## Record excerpts

Segment Open

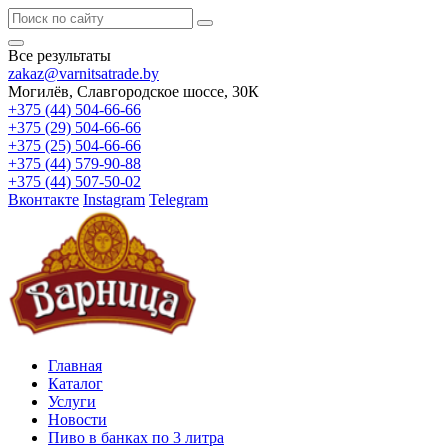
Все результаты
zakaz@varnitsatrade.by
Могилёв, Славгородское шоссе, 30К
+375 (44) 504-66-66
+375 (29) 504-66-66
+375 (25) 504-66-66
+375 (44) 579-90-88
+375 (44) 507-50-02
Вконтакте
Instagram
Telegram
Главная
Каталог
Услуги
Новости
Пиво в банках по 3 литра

Segment Closed
Segment Open

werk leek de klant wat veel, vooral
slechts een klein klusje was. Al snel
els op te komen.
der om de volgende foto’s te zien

Segment Closed

## What the exercise asks
From the records above, repeat exactly the lines from the one with "Все результаты" through the one with "Пиво в банках по 3 литра", both included.

## Response to this task
Все результаты
zakaz@varnitsatrade.by
Могилёв, Славгородское шоссе, 30К
+375 (44) 504-66-66
+375 (29) 504-66-66
+375 (25) 504-66-66
+375 (44) 579-90-88
+375 (44) 507-50-02
Вконтакте
Instagram
Telegram
Главная
Каталог
Услуги
Новости
Пиво в банках по 3 литра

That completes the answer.